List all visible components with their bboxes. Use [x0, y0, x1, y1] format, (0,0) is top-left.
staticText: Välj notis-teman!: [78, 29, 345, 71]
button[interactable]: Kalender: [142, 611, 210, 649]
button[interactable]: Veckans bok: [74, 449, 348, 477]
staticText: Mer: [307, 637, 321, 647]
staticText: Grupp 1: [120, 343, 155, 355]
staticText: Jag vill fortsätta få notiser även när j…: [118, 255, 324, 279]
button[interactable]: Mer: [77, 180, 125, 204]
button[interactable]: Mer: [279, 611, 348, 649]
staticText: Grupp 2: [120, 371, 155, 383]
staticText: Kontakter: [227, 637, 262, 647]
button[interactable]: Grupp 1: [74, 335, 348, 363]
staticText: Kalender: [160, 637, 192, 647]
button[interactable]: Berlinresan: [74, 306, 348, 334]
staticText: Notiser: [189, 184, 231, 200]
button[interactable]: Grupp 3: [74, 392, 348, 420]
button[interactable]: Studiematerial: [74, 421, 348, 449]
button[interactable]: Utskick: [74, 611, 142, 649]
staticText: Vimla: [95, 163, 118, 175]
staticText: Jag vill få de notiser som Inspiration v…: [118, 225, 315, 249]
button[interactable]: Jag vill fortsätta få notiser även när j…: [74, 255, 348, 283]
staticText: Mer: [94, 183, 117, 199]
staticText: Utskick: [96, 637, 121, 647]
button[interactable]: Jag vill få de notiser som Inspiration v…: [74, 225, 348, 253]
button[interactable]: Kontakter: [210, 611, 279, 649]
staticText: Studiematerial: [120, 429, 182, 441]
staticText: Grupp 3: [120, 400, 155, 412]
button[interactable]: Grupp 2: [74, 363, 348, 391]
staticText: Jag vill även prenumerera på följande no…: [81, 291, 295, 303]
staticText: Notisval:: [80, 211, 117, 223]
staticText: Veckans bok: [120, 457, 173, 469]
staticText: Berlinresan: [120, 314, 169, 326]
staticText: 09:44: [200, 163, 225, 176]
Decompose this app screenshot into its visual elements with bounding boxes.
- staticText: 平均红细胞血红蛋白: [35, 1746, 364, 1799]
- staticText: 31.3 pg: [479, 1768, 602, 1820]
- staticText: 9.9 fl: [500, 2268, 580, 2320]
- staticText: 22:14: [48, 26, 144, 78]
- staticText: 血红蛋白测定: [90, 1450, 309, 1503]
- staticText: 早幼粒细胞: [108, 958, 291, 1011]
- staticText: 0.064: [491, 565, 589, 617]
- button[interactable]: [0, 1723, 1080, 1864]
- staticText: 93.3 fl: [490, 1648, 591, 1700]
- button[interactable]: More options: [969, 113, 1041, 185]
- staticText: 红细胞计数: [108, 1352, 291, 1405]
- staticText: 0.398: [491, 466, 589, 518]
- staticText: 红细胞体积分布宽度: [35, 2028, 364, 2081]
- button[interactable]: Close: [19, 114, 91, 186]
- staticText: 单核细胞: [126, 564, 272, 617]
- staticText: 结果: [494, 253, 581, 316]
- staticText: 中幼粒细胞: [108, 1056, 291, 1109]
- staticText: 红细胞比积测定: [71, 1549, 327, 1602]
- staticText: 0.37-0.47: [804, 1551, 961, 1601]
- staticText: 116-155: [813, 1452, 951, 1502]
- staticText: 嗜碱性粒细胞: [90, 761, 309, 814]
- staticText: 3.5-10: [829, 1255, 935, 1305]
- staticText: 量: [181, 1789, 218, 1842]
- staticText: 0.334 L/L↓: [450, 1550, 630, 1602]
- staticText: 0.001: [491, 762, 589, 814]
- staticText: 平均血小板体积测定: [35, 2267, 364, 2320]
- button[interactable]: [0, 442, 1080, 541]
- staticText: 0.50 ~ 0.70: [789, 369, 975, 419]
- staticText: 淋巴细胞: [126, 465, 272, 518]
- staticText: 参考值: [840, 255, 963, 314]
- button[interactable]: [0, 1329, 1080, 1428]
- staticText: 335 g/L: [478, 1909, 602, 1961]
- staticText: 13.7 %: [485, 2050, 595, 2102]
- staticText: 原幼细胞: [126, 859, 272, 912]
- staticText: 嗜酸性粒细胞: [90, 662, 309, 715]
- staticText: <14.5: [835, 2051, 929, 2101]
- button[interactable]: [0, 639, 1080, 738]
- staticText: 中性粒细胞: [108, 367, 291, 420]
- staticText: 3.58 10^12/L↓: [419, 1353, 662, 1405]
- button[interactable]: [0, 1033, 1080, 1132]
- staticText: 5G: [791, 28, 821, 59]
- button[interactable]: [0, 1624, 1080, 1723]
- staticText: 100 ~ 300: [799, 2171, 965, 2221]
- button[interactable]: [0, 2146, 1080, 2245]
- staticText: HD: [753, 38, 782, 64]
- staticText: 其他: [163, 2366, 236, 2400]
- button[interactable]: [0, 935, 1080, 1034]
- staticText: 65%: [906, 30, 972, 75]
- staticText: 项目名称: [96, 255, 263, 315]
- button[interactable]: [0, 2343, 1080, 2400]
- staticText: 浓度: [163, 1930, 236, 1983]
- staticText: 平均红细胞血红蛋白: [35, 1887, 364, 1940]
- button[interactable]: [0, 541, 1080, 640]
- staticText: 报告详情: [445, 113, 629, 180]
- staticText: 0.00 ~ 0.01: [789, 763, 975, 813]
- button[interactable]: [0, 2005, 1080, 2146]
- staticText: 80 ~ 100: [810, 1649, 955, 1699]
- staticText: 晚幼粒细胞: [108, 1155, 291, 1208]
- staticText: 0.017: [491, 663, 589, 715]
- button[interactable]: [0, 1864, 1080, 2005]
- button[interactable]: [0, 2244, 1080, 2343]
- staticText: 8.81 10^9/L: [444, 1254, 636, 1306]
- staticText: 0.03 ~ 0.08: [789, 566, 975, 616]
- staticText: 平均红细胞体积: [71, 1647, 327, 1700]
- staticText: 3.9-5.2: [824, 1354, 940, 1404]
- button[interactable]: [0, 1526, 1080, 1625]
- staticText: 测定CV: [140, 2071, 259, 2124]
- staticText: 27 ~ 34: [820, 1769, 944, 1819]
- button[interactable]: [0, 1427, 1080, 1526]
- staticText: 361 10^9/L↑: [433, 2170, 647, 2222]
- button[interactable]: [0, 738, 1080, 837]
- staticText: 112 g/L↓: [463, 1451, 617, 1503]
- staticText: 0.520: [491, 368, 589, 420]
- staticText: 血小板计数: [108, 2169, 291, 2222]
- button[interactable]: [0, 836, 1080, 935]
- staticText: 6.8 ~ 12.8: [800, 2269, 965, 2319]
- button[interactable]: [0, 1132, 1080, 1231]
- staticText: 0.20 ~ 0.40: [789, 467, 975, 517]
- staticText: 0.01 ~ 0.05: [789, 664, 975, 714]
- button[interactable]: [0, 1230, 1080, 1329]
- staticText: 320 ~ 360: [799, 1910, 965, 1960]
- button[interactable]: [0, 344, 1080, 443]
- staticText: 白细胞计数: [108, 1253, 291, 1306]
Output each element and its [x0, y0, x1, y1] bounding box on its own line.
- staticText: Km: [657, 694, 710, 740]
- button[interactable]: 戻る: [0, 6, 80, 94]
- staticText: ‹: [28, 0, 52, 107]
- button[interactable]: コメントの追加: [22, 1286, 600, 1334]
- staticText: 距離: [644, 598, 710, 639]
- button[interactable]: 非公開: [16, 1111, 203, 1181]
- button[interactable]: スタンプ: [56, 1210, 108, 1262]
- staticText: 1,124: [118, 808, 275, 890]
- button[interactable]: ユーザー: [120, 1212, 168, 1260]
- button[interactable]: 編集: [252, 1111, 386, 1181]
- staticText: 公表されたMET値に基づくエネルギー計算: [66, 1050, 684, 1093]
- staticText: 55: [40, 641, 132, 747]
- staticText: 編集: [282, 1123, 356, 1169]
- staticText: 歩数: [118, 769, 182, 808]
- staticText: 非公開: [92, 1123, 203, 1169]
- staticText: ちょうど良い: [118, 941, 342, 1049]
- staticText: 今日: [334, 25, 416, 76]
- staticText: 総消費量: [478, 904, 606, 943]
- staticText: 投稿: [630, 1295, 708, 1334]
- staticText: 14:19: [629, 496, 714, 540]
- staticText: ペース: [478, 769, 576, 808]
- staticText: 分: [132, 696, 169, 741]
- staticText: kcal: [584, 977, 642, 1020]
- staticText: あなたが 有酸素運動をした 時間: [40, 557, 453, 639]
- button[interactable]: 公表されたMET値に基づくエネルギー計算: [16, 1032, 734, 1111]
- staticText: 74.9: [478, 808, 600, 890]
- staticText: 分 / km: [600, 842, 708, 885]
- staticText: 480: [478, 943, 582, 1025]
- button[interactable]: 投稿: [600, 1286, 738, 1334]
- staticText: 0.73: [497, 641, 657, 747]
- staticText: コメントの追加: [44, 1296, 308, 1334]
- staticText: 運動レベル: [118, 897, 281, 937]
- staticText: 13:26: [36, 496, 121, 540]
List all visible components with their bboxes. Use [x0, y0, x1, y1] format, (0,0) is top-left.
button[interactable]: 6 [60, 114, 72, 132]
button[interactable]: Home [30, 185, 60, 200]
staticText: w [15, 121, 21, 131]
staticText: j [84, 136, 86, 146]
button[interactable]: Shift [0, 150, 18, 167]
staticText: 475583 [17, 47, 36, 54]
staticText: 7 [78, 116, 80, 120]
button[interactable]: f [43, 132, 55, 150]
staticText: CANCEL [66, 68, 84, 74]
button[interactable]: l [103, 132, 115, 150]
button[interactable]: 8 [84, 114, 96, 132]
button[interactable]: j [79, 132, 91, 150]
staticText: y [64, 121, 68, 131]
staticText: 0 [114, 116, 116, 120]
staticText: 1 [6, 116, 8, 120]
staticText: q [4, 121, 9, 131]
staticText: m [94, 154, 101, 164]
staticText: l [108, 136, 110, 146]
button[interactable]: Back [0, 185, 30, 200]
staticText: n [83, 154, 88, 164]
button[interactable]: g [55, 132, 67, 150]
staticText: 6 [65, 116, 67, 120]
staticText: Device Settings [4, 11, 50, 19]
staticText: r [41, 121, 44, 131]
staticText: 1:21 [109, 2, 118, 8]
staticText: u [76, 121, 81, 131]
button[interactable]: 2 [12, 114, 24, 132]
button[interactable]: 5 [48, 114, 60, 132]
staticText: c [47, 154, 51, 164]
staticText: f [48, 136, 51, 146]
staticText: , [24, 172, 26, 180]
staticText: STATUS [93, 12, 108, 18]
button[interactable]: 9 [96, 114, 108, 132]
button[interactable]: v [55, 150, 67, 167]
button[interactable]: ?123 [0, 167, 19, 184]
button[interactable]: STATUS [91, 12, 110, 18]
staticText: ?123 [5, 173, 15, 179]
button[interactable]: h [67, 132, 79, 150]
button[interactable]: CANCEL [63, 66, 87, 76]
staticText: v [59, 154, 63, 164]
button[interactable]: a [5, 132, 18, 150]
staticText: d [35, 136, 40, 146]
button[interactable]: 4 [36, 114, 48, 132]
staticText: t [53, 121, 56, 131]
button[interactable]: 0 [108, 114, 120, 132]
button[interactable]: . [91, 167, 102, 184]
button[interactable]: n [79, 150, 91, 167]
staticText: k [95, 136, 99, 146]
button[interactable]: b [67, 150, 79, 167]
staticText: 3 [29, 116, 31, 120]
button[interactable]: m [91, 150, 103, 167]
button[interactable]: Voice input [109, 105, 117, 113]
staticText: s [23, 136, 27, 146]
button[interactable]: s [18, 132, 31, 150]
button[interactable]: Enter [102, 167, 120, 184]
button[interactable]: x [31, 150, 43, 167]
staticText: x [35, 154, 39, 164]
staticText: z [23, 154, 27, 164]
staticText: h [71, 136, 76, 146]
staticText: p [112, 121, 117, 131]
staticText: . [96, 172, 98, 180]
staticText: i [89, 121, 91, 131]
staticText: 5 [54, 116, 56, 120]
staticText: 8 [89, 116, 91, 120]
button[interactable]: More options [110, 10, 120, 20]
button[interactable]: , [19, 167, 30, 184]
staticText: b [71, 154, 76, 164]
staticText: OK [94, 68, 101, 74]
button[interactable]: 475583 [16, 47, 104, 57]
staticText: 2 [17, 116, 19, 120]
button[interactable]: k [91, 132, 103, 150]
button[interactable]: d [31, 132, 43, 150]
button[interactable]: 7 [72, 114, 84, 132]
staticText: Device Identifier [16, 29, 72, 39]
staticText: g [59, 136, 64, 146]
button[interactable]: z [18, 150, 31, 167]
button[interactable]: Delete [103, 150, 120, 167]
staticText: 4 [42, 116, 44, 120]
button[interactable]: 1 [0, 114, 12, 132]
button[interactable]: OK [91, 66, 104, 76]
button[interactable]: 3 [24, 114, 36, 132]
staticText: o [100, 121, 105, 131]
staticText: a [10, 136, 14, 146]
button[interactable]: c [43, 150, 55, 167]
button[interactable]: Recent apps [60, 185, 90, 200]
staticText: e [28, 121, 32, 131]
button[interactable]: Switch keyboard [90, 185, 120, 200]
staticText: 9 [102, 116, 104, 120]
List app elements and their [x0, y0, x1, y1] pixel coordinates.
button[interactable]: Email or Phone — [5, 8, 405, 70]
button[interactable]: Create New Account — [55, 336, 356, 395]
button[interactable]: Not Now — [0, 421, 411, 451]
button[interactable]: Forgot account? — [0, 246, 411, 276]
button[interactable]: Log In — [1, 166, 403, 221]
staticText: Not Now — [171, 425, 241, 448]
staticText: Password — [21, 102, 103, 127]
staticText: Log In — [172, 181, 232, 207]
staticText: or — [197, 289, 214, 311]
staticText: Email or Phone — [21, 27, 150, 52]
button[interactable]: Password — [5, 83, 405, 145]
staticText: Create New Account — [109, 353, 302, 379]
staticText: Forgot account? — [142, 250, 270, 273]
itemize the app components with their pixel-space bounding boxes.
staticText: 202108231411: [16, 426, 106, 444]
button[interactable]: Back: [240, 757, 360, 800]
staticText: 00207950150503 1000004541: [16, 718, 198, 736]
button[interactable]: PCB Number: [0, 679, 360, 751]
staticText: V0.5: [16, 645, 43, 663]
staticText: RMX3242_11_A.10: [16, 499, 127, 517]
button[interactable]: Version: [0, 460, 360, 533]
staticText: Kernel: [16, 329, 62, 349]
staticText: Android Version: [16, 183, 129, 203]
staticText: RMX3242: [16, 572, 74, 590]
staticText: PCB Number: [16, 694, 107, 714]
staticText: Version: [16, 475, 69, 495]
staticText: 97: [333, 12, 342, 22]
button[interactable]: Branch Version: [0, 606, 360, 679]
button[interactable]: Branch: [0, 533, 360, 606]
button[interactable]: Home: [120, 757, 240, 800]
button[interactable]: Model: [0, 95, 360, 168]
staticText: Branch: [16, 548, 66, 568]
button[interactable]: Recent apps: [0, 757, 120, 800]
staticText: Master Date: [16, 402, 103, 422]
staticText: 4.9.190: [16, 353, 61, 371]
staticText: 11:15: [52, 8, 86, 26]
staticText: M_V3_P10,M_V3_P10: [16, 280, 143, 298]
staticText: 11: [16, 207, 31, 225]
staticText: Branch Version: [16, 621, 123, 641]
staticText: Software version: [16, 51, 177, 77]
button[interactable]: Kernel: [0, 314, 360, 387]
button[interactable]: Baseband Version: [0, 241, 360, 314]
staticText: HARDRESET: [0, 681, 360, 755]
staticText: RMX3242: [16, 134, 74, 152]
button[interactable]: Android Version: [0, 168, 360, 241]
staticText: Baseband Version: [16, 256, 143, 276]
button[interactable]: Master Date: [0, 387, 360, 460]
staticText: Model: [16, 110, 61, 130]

━━━━

▸ **What is needed**:
When a line in the data holds the word "Date", show that line.

▸ **Reply**:
staticText: Master Date: [16, 402, 103, 422]
button[interactable]: Master Date: [0, 387, 360, 460]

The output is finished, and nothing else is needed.